A half-hour earlier, as he stood on the diving board, Greg Louganis had joined the crowd in laughter. Now, a few minutes after his victory in the three-meter springboard competition at the National Sports Festival Thursday night, Louganis was blushing.
"I'm sorry, Coach," Louganis said to Ron O'Brien, his coach at Mission Viejo, Calif., after admitting that he had laughed at the height of competition.
Louganis, 23, has been the dominant diver in the world ever since he won an Olympic silver medal in Montreal in 1976. He has also been one of the nicest.
A year ago, after winning the platform event at the Festival in Indianapolis, he pulled his longtime rival, second-place Bruce Kimball, onto the winner's platform with him. It was an acknowledgment of Kimball's return from a serious automobile accident. It also was a typical gesture by a man who commands the respect of those he defeats so frequently.

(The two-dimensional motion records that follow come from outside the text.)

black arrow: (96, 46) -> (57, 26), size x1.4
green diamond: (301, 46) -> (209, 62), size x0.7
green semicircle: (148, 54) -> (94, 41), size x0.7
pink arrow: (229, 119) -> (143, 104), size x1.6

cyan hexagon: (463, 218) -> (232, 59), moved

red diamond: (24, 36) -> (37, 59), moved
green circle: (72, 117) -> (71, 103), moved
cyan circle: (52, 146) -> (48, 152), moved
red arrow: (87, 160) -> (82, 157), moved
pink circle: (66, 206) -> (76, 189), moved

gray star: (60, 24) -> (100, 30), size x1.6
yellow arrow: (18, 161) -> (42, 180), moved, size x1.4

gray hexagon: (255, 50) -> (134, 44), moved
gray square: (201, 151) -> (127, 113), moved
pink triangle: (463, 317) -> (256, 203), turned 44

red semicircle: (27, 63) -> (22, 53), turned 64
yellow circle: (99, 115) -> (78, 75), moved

"We've known each other for about 10 years and we both go at it the best we can and we're trying to beat each other but, at the same time, we're not against respecting what the other person's done," Kimball said.

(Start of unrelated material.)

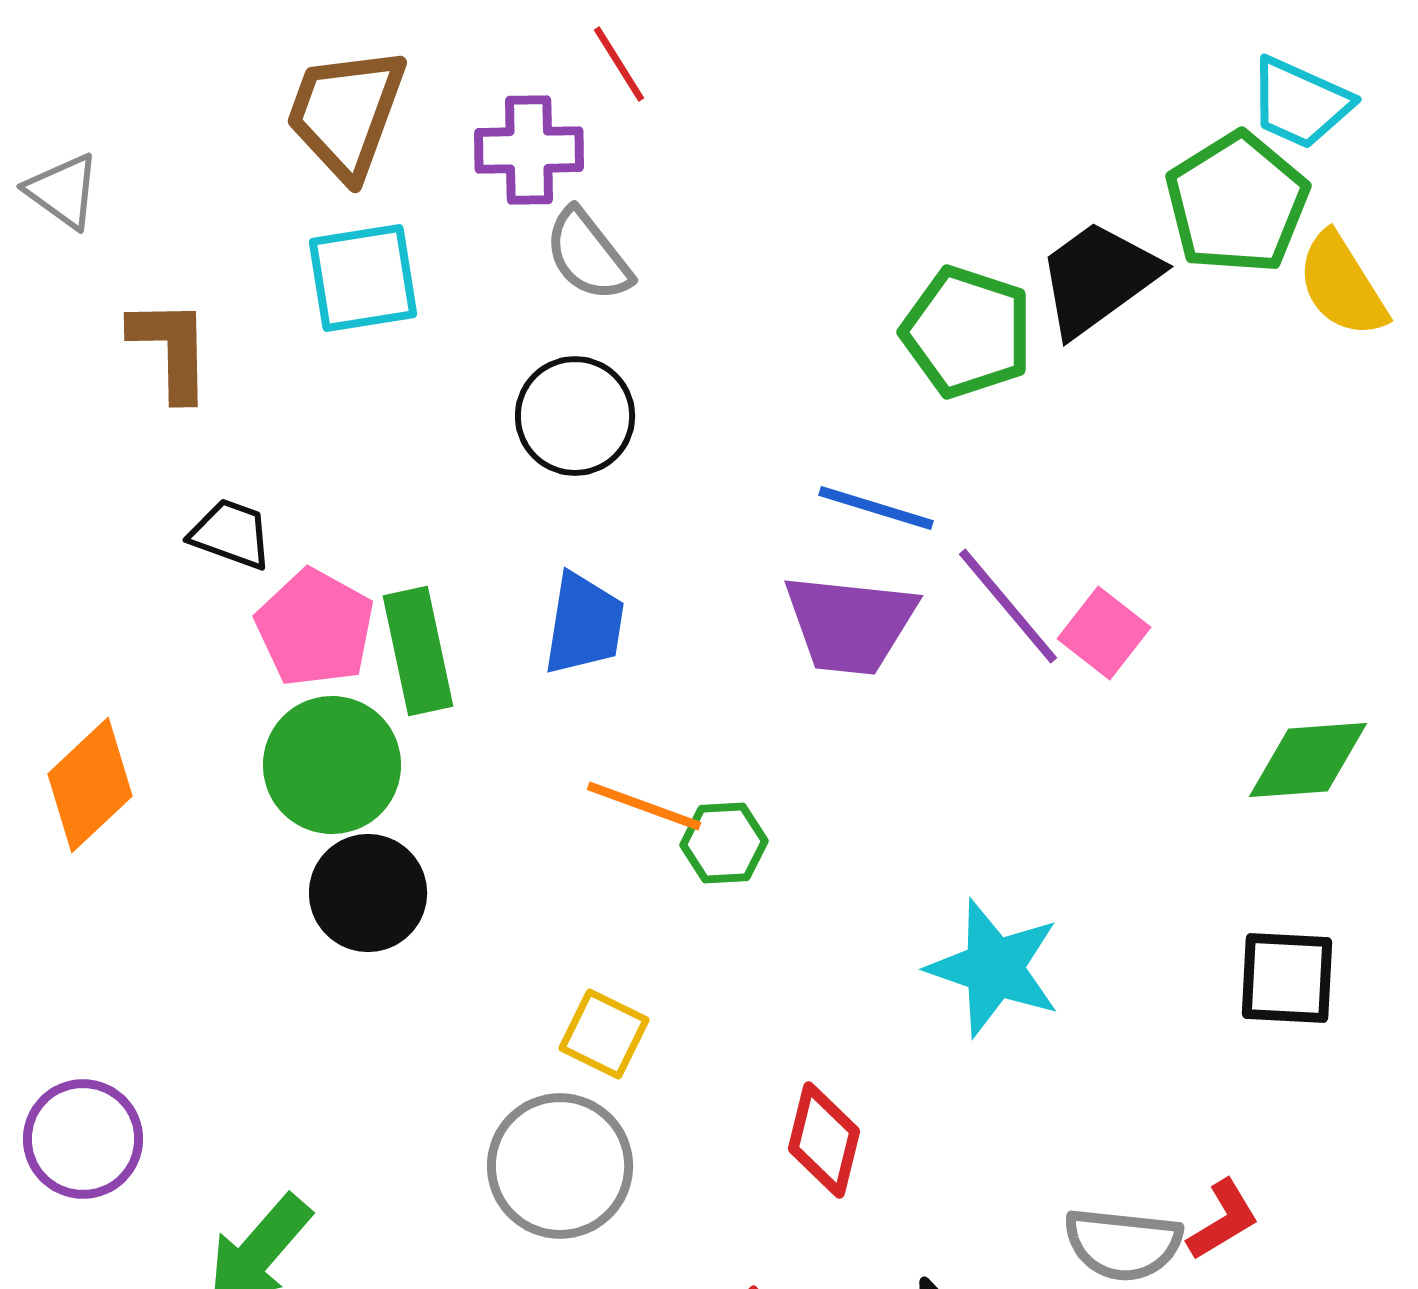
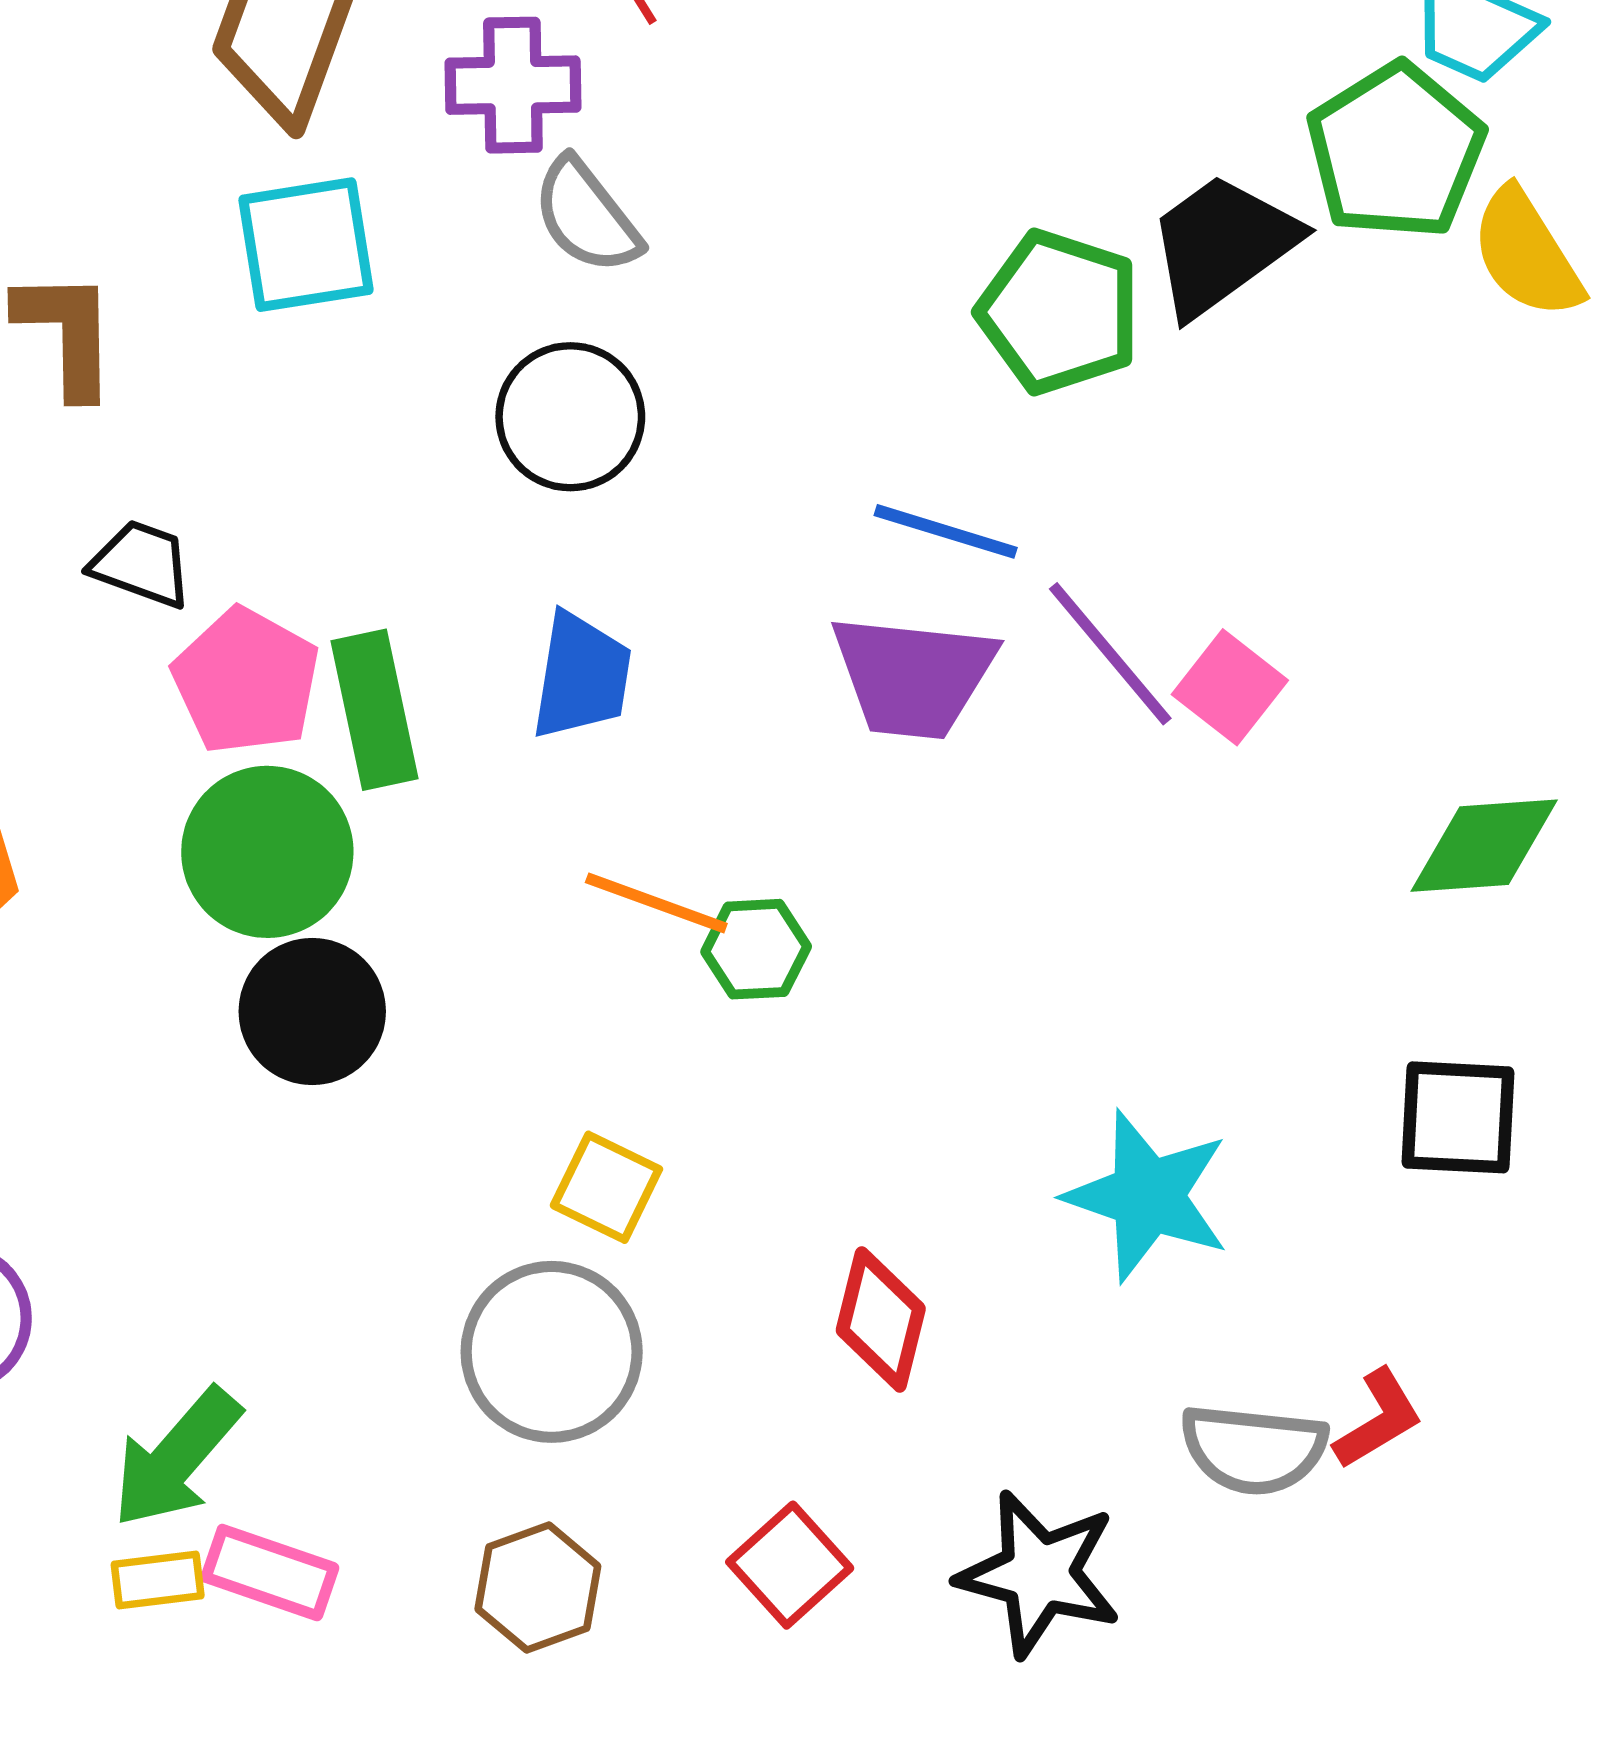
cyan star: (994, 968) -> (1148, 1196), moved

In that area, diving certainly differs from most sports. After the springboard competition here, the women exchanged kisses and the men shook hands, thereby duplicating what they had done beforehand. If there were any mean streaks below the surface, they were well-hidden.

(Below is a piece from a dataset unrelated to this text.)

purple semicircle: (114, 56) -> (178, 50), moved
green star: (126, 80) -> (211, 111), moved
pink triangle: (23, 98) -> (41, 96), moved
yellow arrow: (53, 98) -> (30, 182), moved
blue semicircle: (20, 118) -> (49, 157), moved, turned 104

Returning to the subject of Louganis' blush, as he prepared for his ninth dive of the competition, the announcer intoned, "Reverse 1 1/2 somersault with 3 1/2 twists, degree of difficulty 3.3." The crowd, either in disbelief or sympathy, laughed and Louganis joined in.
"We had new dives approved in September and it was felt that a lot of them required a greater degree of difficulty than 3.0, so the limit was raised to 3.5," Louganis explained. "But a lot of people don't know we have broken the 3.0 barrier, so they were oohing and aahing. I thought to myself, 'Are you sure you'd like to do this dive?' "
Divers such as Louganis and Kimball have explored areas previously reserved for stunt men and it was the difficulty of what he was attempting that carried Louganis to victory here over teammate David Burgering.
"Look at the raw scores and you'll see that David was more consistent; I won because my dives were more difficult," Louganis said. "I was really nervous, this being the Pan Am trials, with only two going to Caracas. It was a strong field, anyone could be up there, and I was shaking pretty much."
This confession came from a man who in August in Ecuador won the springboard and platform titles at the World Aquatics Championships. Although one must respect his innate honesty, it is hard to imagine that Louganis is afraid of anything--unless it is the ceiling of the Air Force Academy pool.
In 1979, during practice for the Sports Festival, Louganis struck the ceiling while performing a reverse dive off the 10-meter board. He subsequently declined to participate in the platform competition and agreed to try it this time, in trials that began today, only when Air Force Academy officials took a chunk out of the ceiling, providing three more feet of elbow room.
"I jumped up the other day and put my hand through where the roof had been," said Louganis, whose 31-inch vertical jump obviously has something to do with his success.
The diving competition here attracted a large, enthusiastic crowd, just as it did in Indianapolis a year ago. Asked about the surge in the sport's popularity, O'Brien said, "The credit has to go to Kimball and Louganis. Their rivalry has attracted extensive media coverage and created more interest in diving.
"We're still No. 1, but we're just that far ahead of the People's Republic of China (thumb and index finger held about a half-inch apart)."
Louganis looked solemn for a moment. You could almost imagine him shaking with a case of nerves in Los Angeles in 1984, just before claiming a couple of gold medals.